Provided information:
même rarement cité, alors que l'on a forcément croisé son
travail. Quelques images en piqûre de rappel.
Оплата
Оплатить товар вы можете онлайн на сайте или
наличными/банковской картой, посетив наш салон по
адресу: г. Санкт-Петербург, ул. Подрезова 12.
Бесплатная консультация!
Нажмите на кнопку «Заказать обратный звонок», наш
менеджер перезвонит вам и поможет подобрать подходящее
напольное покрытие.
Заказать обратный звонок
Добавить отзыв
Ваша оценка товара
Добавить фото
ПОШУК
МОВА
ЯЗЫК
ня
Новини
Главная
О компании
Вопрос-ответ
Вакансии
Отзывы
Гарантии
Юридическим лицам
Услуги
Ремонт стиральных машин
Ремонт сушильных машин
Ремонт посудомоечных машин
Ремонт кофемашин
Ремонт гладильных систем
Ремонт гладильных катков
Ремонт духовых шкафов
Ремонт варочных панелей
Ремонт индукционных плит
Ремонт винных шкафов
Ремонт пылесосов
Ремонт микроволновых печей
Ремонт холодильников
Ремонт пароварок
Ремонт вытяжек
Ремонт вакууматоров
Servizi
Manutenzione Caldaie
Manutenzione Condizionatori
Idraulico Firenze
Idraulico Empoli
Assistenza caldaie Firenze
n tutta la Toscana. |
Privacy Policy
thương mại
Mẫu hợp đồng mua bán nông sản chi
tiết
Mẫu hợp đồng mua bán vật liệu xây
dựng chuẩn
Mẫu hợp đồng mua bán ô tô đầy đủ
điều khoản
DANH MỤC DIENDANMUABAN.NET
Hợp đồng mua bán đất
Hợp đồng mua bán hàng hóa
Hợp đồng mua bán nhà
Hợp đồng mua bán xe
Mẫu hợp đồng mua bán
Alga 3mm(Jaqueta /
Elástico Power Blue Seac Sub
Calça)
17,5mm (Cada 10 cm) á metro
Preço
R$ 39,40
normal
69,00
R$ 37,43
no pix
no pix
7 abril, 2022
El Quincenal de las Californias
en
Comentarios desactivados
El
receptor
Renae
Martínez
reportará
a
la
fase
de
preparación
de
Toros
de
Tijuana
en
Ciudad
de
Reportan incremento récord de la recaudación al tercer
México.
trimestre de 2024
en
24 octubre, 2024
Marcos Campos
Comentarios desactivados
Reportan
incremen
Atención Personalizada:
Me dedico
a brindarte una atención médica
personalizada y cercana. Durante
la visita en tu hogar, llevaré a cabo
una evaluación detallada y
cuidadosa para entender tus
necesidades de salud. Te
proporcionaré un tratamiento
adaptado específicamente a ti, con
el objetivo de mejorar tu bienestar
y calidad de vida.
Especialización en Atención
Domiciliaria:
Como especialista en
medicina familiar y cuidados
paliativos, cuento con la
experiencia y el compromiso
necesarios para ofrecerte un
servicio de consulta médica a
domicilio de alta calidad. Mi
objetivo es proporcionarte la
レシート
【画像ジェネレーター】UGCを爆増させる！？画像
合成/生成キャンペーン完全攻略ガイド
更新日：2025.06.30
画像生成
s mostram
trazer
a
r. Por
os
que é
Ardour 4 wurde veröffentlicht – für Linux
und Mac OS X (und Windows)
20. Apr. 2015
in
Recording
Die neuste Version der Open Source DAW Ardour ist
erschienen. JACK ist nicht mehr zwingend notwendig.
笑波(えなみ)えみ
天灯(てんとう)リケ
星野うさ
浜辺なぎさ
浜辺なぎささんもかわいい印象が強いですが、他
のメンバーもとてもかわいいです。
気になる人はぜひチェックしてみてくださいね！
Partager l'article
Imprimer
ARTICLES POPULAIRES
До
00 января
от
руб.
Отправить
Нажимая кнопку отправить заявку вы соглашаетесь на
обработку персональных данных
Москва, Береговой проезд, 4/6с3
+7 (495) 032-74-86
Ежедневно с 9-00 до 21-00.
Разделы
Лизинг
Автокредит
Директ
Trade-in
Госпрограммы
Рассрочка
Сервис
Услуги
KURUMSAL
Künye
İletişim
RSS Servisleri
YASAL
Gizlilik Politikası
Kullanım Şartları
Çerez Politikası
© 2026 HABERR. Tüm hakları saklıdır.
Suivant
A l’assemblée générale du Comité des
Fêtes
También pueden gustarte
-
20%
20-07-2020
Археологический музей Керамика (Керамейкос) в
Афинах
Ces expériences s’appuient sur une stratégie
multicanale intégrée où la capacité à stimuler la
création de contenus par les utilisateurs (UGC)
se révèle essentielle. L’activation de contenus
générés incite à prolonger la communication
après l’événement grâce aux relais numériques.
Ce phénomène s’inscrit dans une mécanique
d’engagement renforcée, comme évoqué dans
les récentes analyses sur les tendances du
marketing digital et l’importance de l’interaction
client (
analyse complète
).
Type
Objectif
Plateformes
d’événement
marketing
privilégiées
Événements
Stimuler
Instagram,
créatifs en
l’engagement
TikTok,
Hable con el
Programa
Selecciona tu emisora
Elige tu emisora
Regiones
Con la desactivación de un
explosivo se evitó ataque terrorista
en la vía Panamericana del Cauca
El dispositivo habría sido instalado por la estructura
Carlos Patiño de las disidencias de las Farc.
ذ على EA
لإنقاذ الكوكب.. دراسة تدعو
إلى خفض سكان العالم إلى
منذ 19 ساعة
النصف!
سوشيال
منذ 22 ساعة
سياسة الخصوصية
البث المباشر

Your instructions:
Only lines holding the string "шкафов" are wanted; gather each one from the entries above.

Solution for this task:
Ремонт духовых шкафов
Ремонт винных шкафов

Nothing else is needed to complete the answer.